What you will do: Please print, word for word, every line from the one that contains "Limbah jadi Berkah sendiri merupakan prinsip" through the last line of the records, and nothing else.

(Data items)
╭──

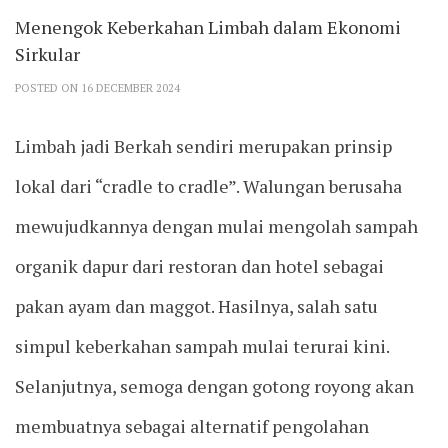
Menengok Keberkahan Limbah dalam Ekonomi
Sirkular
POSTED ON 16 DECEMBER 2024
Limbah jadi Berkah sendiri merupakan prinsip
lokal dari “cradle to cradle”. Walungan berusaha
mewujudkannya dengan mulai mengolah sampah
organik dapur dari restoran dan hotel sebagai
pakan ayam dan maggot. Hasilnya, salah satu
simpul keberkahan sampah mulai terurai kini.
Selanjutnya, semoga dengan gotong royong akan
membuatnya sebagai alternatif pengolahan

╰──

Reply to the task:
Limbah jadi Berkah sendiri merupakan prinsip
lokal dari “cradle to cradle”. Walungan berusaha
mewujudkannya dengan mulai mengolah sampah
organik dapur dari restoran dan hotel sebagai
pakan ayam dan maggot. Hasilnya, salah satu
simpul keberkahan sampah mulai terurai kini.
Selanjutnya, semoga dengan gotong royong akan
membuatnya sebagai alternatif pengolahan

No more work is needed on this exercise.